By staff and releases
The violence that has rocked Israel has reached Jewish Louisville’s Partnership2Gether region in western Galilee, and even Israelis whose work – and delicacies – have filled the community.
One of them is Uri Jeremias, owner of the Uri Buri restaurant and Efendi hotel in Akko, which was attacked, torched and burned by masked rioters.
He told The Jerusalem Post that he is not angry, saying “anger inhibits.” He vowed to reopen.”
Jeremias visited Louisville in 2013. During that stay, he collaborated with Rye on Market Chef Tyler Morris on a tasting brunch at the Nulu-based bistro called Farm to Table: Israel to Louisville.
“The event at Rye’s on April 28 sold out quickly,” Community Editor Shiela Steinman Wallace reported at the time. “The diverse crowd that filled the dining rooms expected a sensational experience, and they were not disappointed. The two chefs presented a seven-course meal of small bites, each one artfully presented and prepared.”
Louisville and Western Galilee have been partner communities for 20 years. Indianapolis, Dayton, Ohio; Austin, Texas; and Omaha Nebraska also are partners with that region.
“We have built friendships, learning, laughing and working together,” the Jewish Community of Louisville said in a prepared statement.
Israel has been struck by more than 1,000 rocket attacks in latest violence. Riots also have broken out in many parts of the country.
Victims of which are being helped by The Fund for the Victims of Terror, established by the Jewish Agency and supported with special allocations from the entire Jewish Federation system.

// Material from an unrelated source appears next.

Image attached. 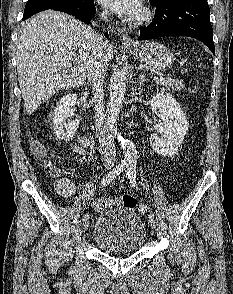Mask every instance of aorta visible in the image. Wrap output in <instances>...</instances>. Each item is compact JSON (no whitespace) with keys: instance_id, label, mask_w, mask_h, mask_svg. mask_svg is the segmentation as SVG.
<instances>
[{"instance_id":"1","label":"aorta","mask_w":233,"mask_h":294,"mask_svg":"<svg viewBox=\"0 0 233 294\" xmlns=\"http://www.w3.org/2000/svg\"><path fill=\"white\" fill-rule=\"evenodd\" d=\"M126 80L127 71L125 68L121 67L114 72L107 106V126L112 136L116 137L121 143L124 152L123 162L130 167H135L137 164L136 147L132 141L125 139L117 129V118L124 100Z\"/></svg>"}]
</instances>
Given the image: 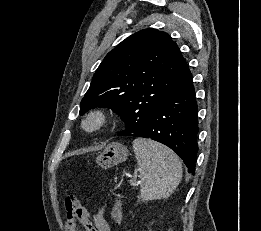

“Our Israeli friends are so grateful for the many notes, emails and calls from our American friends offering support and sending love and virtual hugs,” the JCL said in a prepared statement.
“We are so proud of the special ties we have built and continue to build between our American, Hungarian and Israeli communities in our Western Galilee Central Region Consortium Partnership,” the statement said. “It is times like these that highlight the necessity to do so, and the rewards we glean from our relationships.